On Sunday you can listen to the entire marathon via the KING FM Seattle Symphony Channel, KING FM 98.1’s new collaborative project with the SSO. On March 29 the marathon starts at 12:01 a.m. with a looping 24-hour stream of the seven symphonies, the Violin Concerto (with soloist Pekka Kuusisto), and Finlandia — all with Thomas Dausgaard conducting, recorded live from the past month’s performances.

My previous coverage of the Sibelius Festival:

review of Sibelius Program I for Bachtrack

review of Sibelius Program II for Musical America

review of Sibelius Festival Program III for Musical America

And a glance at San Francisco Symphony’s recent “Creation” program, which included the composer’s fascinating, brief tone poem Luonnotar.

We’re still early in this 150th anniversary year honoring Sibelius. The birthday itself falls in December — which somehow seems just right for a composer so associated with Northern landscapes. Many orchestras have therefore planned Sibelius-related programs for the coming season as well. But the Seattle Symphony is the only U.S. orchestra to have performed an entire Sibelius symphony cycle back-to-back to mark the anniversary. It’s been a genuinely laudable artistic milestone for the ensemble.

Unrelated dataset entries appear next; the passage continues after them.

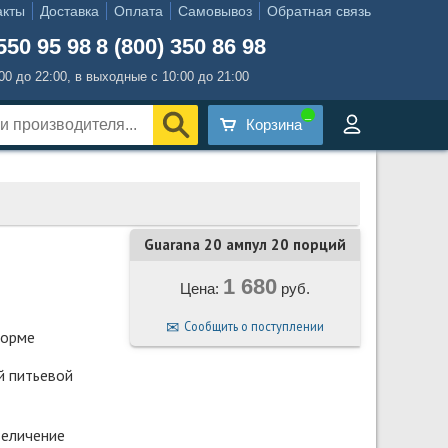
акты
Доставка
Оплата
Самовывоз
Обратная связь
550 95 98
8 (800) 350 86 98
:00 до 22:00, в выходные с 10:00 до 21:00
Корзина
Guarana 20 ампул 20 порций
1 680
Цена:
руб.
Сообщить о поступлении
форме
й питьевой
величение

Filed under: programming, Seattle Symphony, Sibelius

One Response - Comments are closed.

  1. David Brooks says:

    Thank you for all the great reviews, Thomas. They’ve really enhanced my appreciation for what I heard, as we have discussed in email. I’m left with some lasting impressions: as you said, the way that the focus on the Sibelian elements helped connect the tapestry together (the woodwind thirds, the strings’ overlapping figures that were simplified to “just” scales in the end, the solid power of the brass, even the almost-parodic emphasis on the horn blasts). I particularly appreciated the architectural clarity; I kept hearing movements as a sequence of arches, with flights of color anchored in strong pillars (musically, I realized how many extended rondo forms were presented). I liked the way Dausgaard treated his players as sensitive and creative musicians, not just members of an orchestra; for all his control of the shape he relied on the players’ own artistry to make the vision complete. And I heard a Sixth that for me was the high point of the cycle; despite your feelings about the Thursday performance they seemed to be well into the work Saturday, and the full violin sections were simply marvelous. Looking forward to the complete CD set!